[Instructions for the task] Every line from the top of the records through the line containing "Kecil mengajarkan kita" should be retyped exactly; the pictures should not.

(Available records Opens)

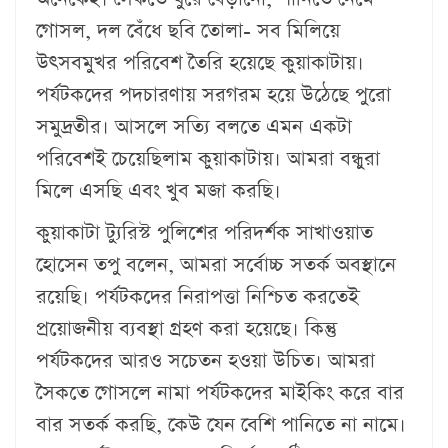
গোসল, দল বেঁধে ছবি তোলা- সব মিলিয়ে
উৎসবমুখর পরিবেশ তৈরি হয়েছে কুয়াকাটায়।
পর্যটকদের পদচারণায় সরগরম হয়ে উঠেছে পুরো
সমুদ্রতীর। আসলে সত্যি বলতে এমন একটা
পরিবেশই চেয়েছিলাম কুয়াকাটায়। আমরা বন্ধুরা
মিলে এসছি এবং খুব মজা করছি।
কুয়াকাটা ট্যুরিস্ট পুলিশের পরিদর্শক সাখাওয়াত
হোসেন তপু বলেন, আমরা সর্বোচ্চ সতর্ক অবস্থানে
রয়েছি। পর্যটকদের নিরাপত্তা নিশ্চিত করতেই
প্রয়োজনীয় ব্যবস্থা গ্রহণ করা হয়েছে। কিন্তু
পর্যটকদের আরও সচেতন হওয়া উচিত। আমরা
সৈকতে গোসলে নামা পর্যটকদের মাইকিং করে বার
বার সতর্ক করছি, কেউ যেন বেশি পানিতে না নামে।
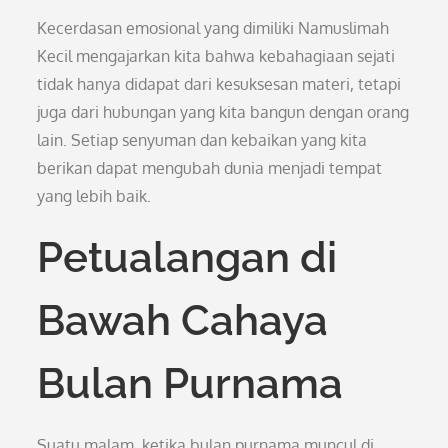
Kecerdasan emosional yang dimiliki Namuslimah
Kecil mengajarkan kita bahwa kebahagiaan sejati
tidak hanya didapat dari kesuksesan materi, tetapi
juga dari hubungan yang kita bangun dengan orang
lain. Setiap senyuman dan kebaikan yang kita
berikan dapat mengubah dunia menjadi tempat
yang lebih baik.
Petualangan di
Bawah Cahaya
Bulan Purnama
Suatu malam, ketika bulan purnama muncul di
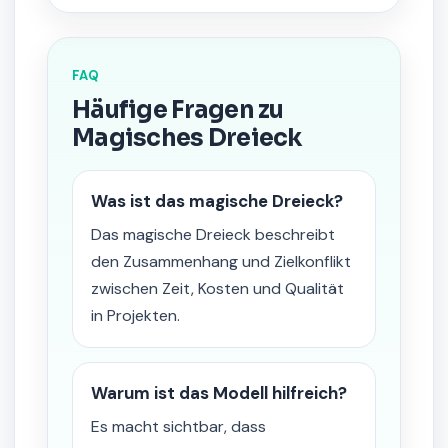
FAQ
Häufige Fragen zu
Magisches Dreieck
Was ist das magische Dreieck?
Das magische Dreieck beschreibt
den Zusammenhang und Zielkonflikt
zwischen Zeit, Kosten und Qualität
in Projekten.
Warum ist das Modell hilfreich?
Es macht sichtbar, dass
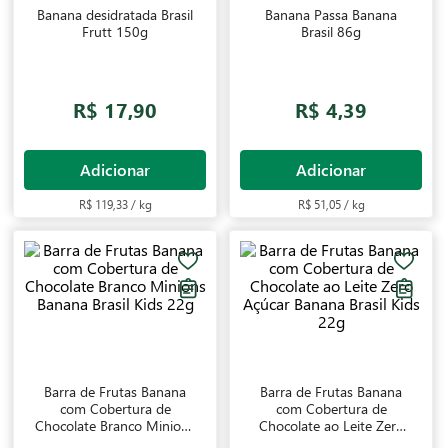
Banana desidratada Brasil
Banana Passa Banana
Frutt 150g
Brasil 86g
R$ 17,90
R$ 4,39
Adicionar
Adicionar
R$ 119,33 / kg
R$ 51,05 / kg
Barra de Frutas Banana
Barra de Frutas Banana
com Cobertura de
com Cobertura de
Chocolate Branco Minions
Chocolate ao Leite Zero
Banana Brasil Kids 22g
Açúcar Banana Brasil Kids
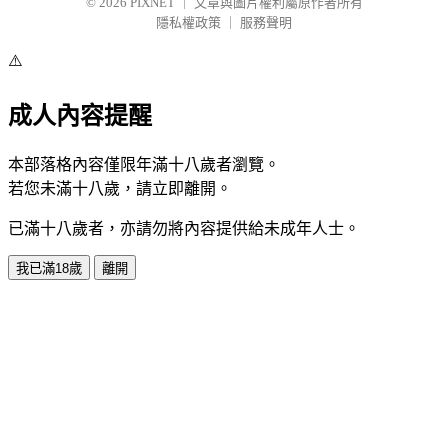
© 2026
PIXNET
｜
文章與圖片權利屬原作者所有
隱私權政策
｜
服務聲明
⚠️
成人內容提醒
本部落格內容僅限年滿十八歲者瀏覽。
若您未滿十八歲，請立即離開。
已滿十八歲者，亦請勿將內容提供給未成年人士。
我已滿18歲
離開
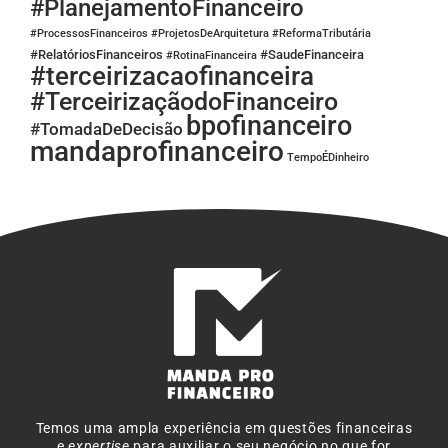
#PlanejamentoFinanceiro
#ProcessosFinanceiros
#ProjetosDeArquitetura
#ReformaTributária
#RelatóriosFinanceiros
#SaudeFinanceira
#RotinaFinanceira
#terceirizacaofinanceira
#TerceirizaçãodoFinanceiro
bpofinanceiro
#TomadaDeDecisão
mandaprofinanceiro
TempoÉDinheiro
Temos uma ampla experiência em questões financeiras
e
expertise
para auxiliar o seu negócio no que for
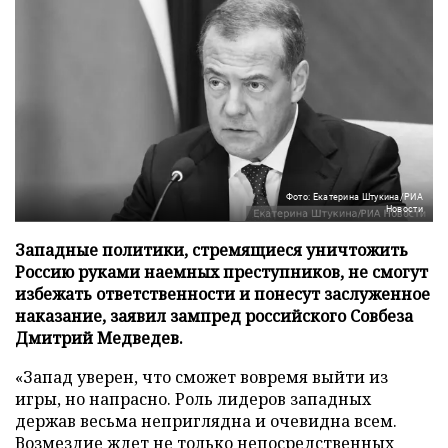
Фото: Екатерина Штукина/РИА
Новости
Западные политики, стремящиеся уничтожить
Россию руками наемных преступников, не смогут
избежать ответственности и понесут заслуженное
наказание, заявил зампред российского Совбеза
Дмитрий Медведев.
«Запад уверен, что сможет вовремя выйти из
игры, но напрасно. Роль лидеров западных
держав весьма неприглядна и очевидна всем.
Возмездие ждет не только непосредственных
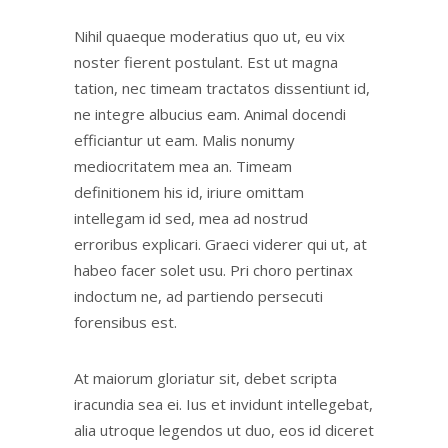
Nihil quaeque moderatius quo ut, eu vix
noster fierent postulant. Est ut magna
tation, nec timeam tractatos dissentiunt id,
ne integre albucius eam. Animal docendi
efficiantur ut eam. Malis nonumy
mediocritatem mea an. Timeam
definitionem his id, iriure omittam
intellegam id sed, mea ad nostrud
erroribus explicari. Graeci viderer qui ut, at
habeo facer solet usu. Pri choro pertinax
indoctum ne, ad partiendo persecuti
forensibus est.
At maiorum gloriatur sit, debet scripta
iracundia sea ei. Ius et invidunt intellegebat,
alia utroque legendos ut duo, eos id diceret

(Available records Closes)

[Solution for this problem]
গোসল, দল বেঁধে ছবি তোলা- সব মিলিয়ে
উৎসবমুখর পরিবেশ তৈরি হয়েছে কুয়াকাটায়।
পর্যটকদের পদচারণায় সরগরম হয়ে উঠেছে পুরো
সমুদ্রতীর। আসলে সত্যি বলতে এমন একটা
পরিবেশই চেয়েছিলাম কুয়াকাটায়। আমরা বন্ধুরা
মিলে এসছি এবং খুব মজা করছি।
কুয়াকাটা ট্যুরিস্ট পুলিশের পরিদর্শক সাখাওয়াত
হোসেন তপু বলেন, আমরা সর্বোচ্চ সতর্ক অবস্থানে
রয়েছি। পর্যটকদের নিরাপত্তা নিশ্চিত করতেই
প্রয়োজনীয় ব্যবস্থা গ্রহণ করা হয়েছে। কিন্তু
পর্যটকদের আরও সচেতন হওয়া উচিত। আমরা
সৈকতে গোসলে নামা পর্যটকদের মাইকিং করে বার
বার সতর্ক করছি, কেউ যেন বেশি পানিতে না নামে।
Kecerdasan emosional yang dimiliki Namuslimah
Kecil mengajarkan kita bahwa kebahagiaan sejati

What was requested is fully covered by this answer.